E-tales: ERP, pardon me

With news that JD Edwards has been swooped upon by PeopleSoft a change to a rather awkward acronym seems imminent. JBOPS referred to JDE, Baan, Oracle, PeopleSoft and SAP, the big five as they were at one point.

With news that JD Edwards has been swooped upon by PeopleSoft (see PeopleSoft deal catches JDE unawares), a change to a rather awkward acronym seems imminent. JBOPS referred to JDE, Baan, Oracle, PeopleSoft and SAP, the big five as they were at one point.

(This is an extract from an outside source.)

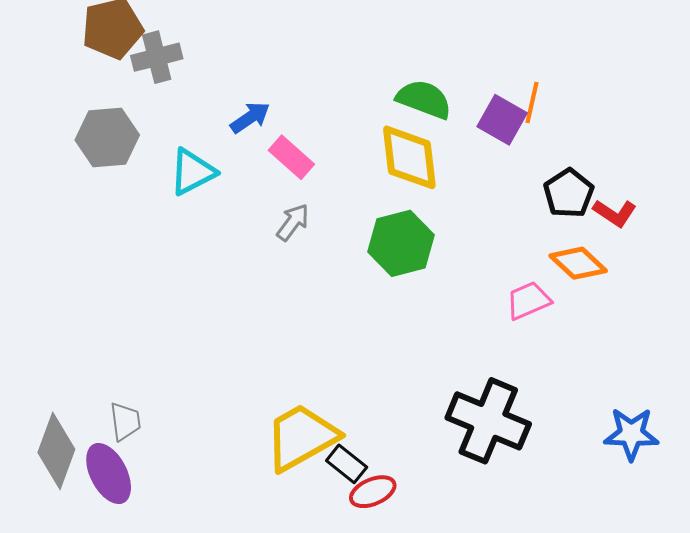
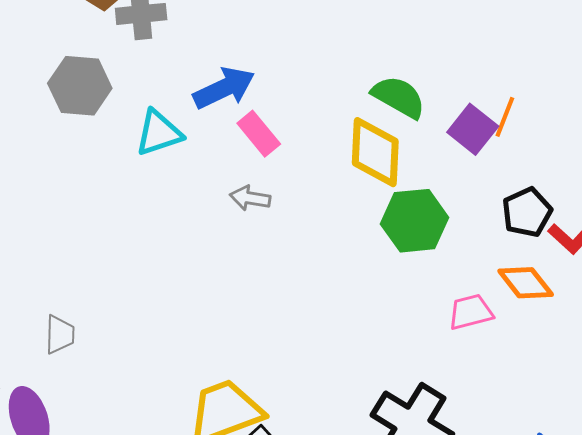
blue arrow: (250, 117) -> (224, 88), size x1.5
gray arrow: (293, 222) -> (250, 198), turned -126
green hexagon: (401, 243) -> (415, 221), moved
gray trapezoid: (125, 421) -> (60, 334), moved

With the "J" soon gone, it's just BOPS, though now Baan is to be combined with SSA, maybe it's SOPS? Hey, Microsoft's big in ERP now, so MOPS, but so is Lawson Software. SLOPS, anyone?

Ballmer cashes in

Microsoft CEO Steve Ballmer recently netted $US1.19 billion from the sale of 49 million shares in the company. To placate nervous investors and make sure analysts didn't read too much into his action, he put out a statement saying "even though this is a personal financial matter, I want to be clear about this to avoid any confusion and I remain excited about the potential for our technology to change people's lives". Ballmer added that he remains "as committed to Microsoft as ever". Well, he's only selling a small chunk of his holding in the company -- he still has 421,519,622 shares. Microsoft shares were about $US24 last week.

Sponsoring aggravation

Echoing events of a year ago, we hear that MEC Distributors has felt the weight of a major sponsor at an event. It decided to exhibit its ruggedised computer products from Panasonic and LG Electronics LCD monitors at the E-nabling event put on by the Auckland Chamber of Commerce at the Carlton hotel. MEC apparently then got a bit of a hard time from the Chamber's people as HP is a sponsor of its IT events. But nothing in the conditions said exhibitors couldn't show products that conflicted with those of sponsors, and MEC's range is hardly head-on to HP's.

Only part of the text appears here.